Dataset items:
○ ○ ○ ○ ○

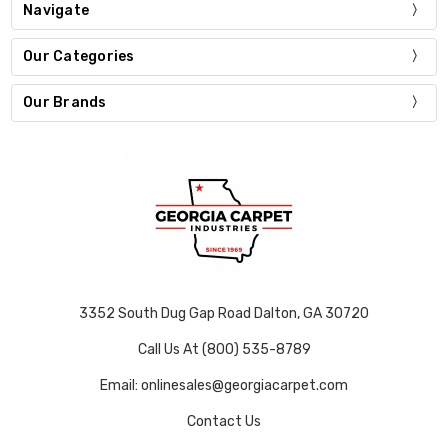
Navigate
Our Categories
Our Brands
3352 South Dug Gap Road Dalton, GA 30720
Call Us At (800) 535-8789
Email: onlinesales@georgiacarpet.com
Contact Us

○ ○ ○ ○ ○

[Aim of the exercise] Copy exactly, and only, the lines from the line that contains "Our Categories" through the end of the data above.

[Answer for the task]
Our Categories
Our Brands
3352 South Dug Gap Road Dalton, GA 30720
Call Us At (800) 535-8789
Email: onlinesales@georgiacarpet.com
Contact Us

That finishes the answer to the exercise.